As our regular readers will be aware, we have been reporting on the fate of the people of Tawergha since the local rebel commander Ibrahim al-Halbous, said he was going to wipe the town off the map. We reported the storming of the town, with NATO support, and the extremely worrying reports of prisoners in shipping crates and the people of the town being “handed over to the red cross,” which they weren’t (see ‘Tawergha no longer exists, only Misrata’).
We relayed the reports from Diana Eltahawy of Amnesty International about the inhabitants who managed to flee being persecuted in Tripoli.
This pro-Gaddafi settlement has been emptied of its people, vandalised and partly burned by rebel forces. The Sunday Telegraph was the first to visit the scene of what appears to be the first major reprisal against supporters of the former regime.
“We gave them thirty days to leave,” said Abdul el-Mutalib Fatateth, the officer in charge of the rebel garrison in Tawarga, as his soldiers played table-football outside one of the empty apartment blocks. “We said if they didn’t go, they would be conquered and imprisoned. Every single one of them has left, and we will never allow them to come back.”

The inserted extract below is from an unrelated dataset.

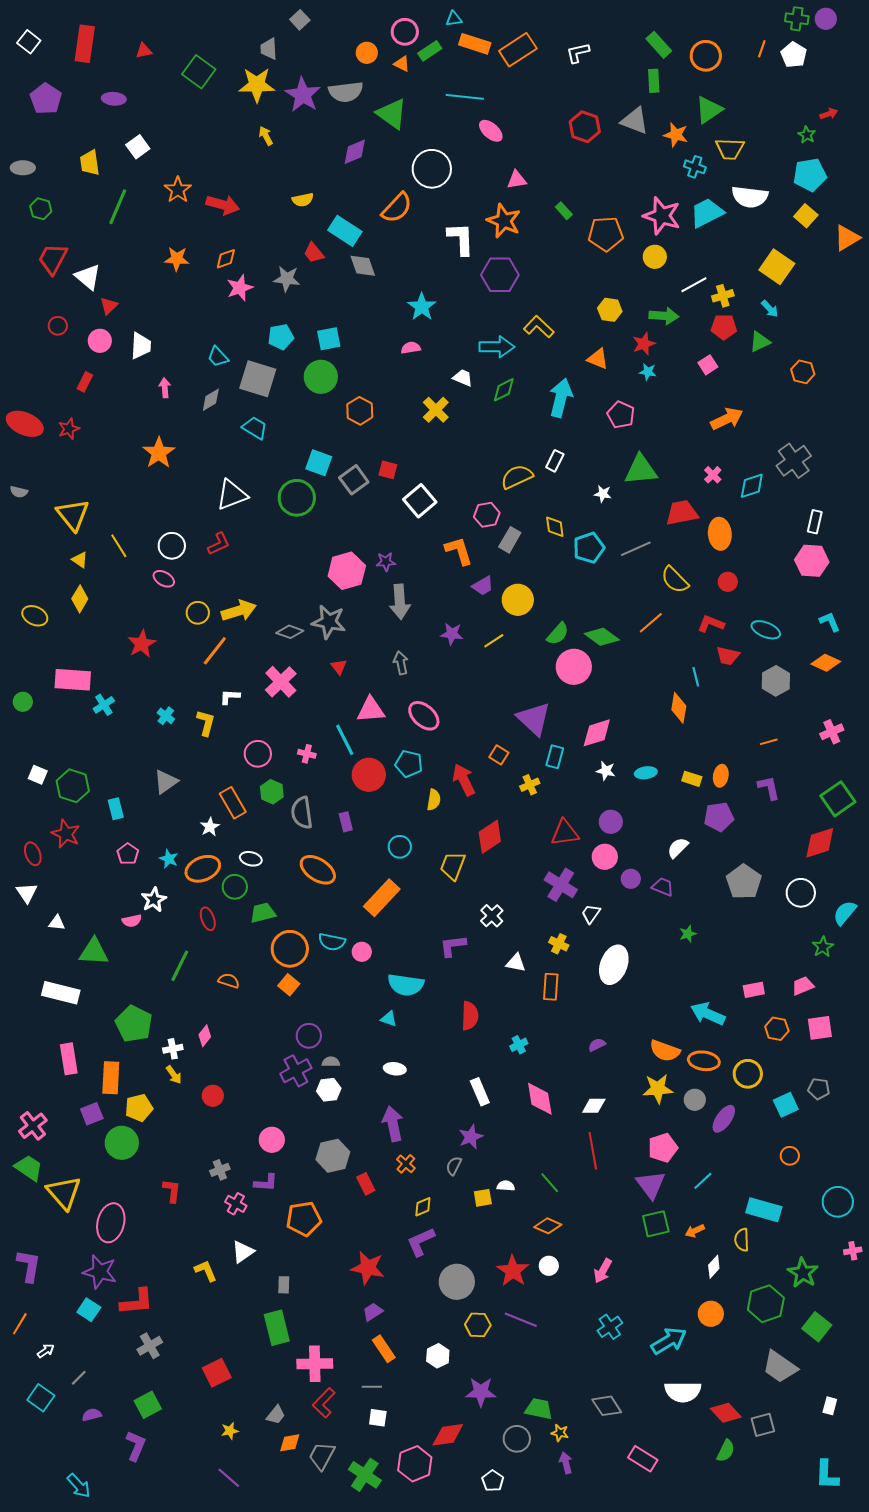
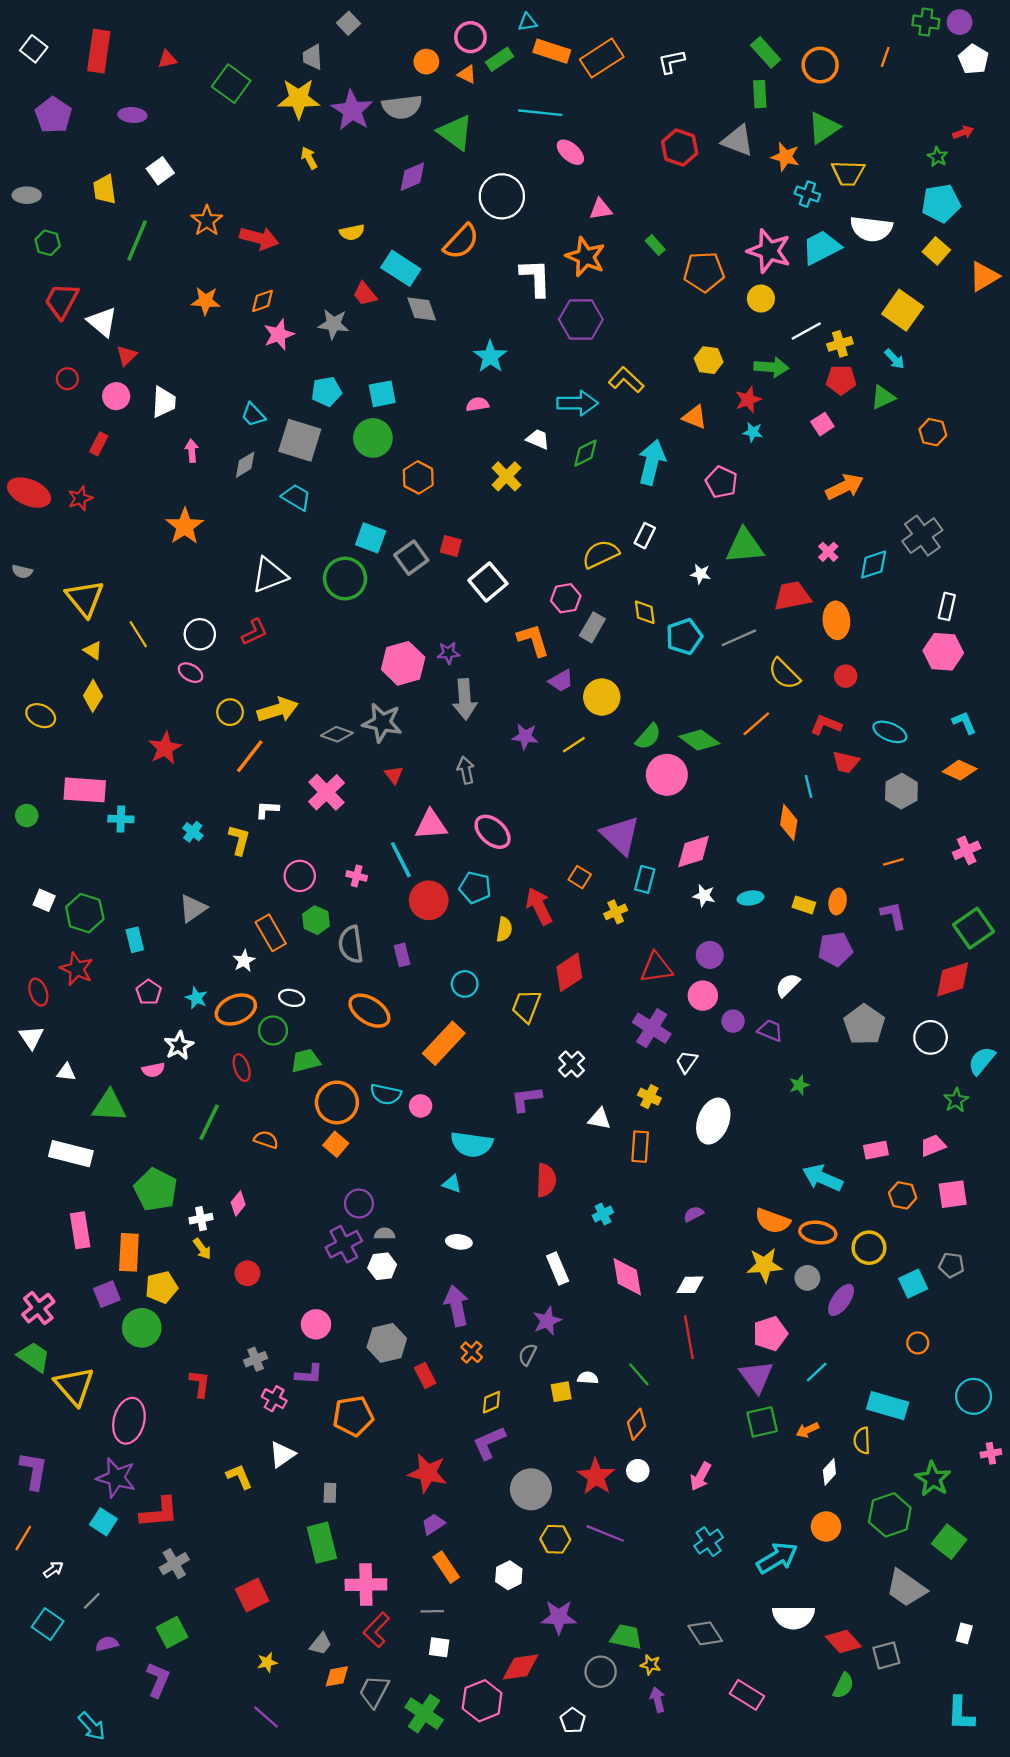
white pentagon: (794, 55) -> (974, 59), moved
cyan cross: (104, 705) -> (121, 819), turned 35
orange diamond: (548, 1226) -> (637, 1424), turned -72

Andrew Gillighan is a serious reporter and he even mentions the racial context:
And as so often in Libya, there is also a racist undercurrent. Many Tawargas, though neither immigrants nor Gaddafi’s much-ballyhooed African mercenaries, are descended from slaves, and are darker than most Libyans.

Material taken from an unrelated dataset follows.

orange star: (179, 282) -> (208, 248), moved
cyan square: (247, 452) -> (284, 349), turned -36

Along the road that leads into Tawargha, the Misurata Brigade has painted a slogan. It says, “the brigade for purging slaves [and] black skin.”

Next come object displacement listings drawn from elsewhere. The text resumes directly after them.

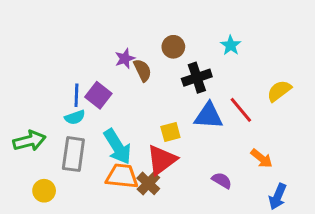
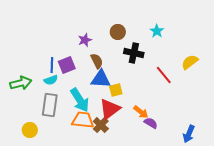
brown semicircle: (142, 70) -> (97, 61), moved
black cross: (197, 78) -> (134, 53), turned 30
purple square: (98, 95) -> (67, 65), turned 30
blue triangle: (209, 116) -> (101, 79), moved
green arrow: (29, 141) -> (21, 83), moved
orange arrow: (261, 158) -> (141, 112), moved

We have to say, the racist element is more than an undercurrent, but if more journalists had reported the truth rather than turning a blind eye, refusing to report or to investigate then perhaps lives could still be saved.
In this context we should just mention the “reporting” of so-called journalists such as Chris Stephen who has been in Misrata for weeks writing pro-war, pro-NATO propaganda for the benefit of the Guardian’s readership and failing miserably to report on the racist atrocities and ethnic cleansing.
Update (12 September) – The Washington Post reports Human Rights Watch Emergencies Director Peter Bouckaert as confirming:
“It really is racist violence against all dark-skinned people, this situation for Africans in Tripoli is dire.”
Update (14th September) – The ethnic cleansing of Tawergha is now being made permanent with the seal of approval of Mahmoud Jibril.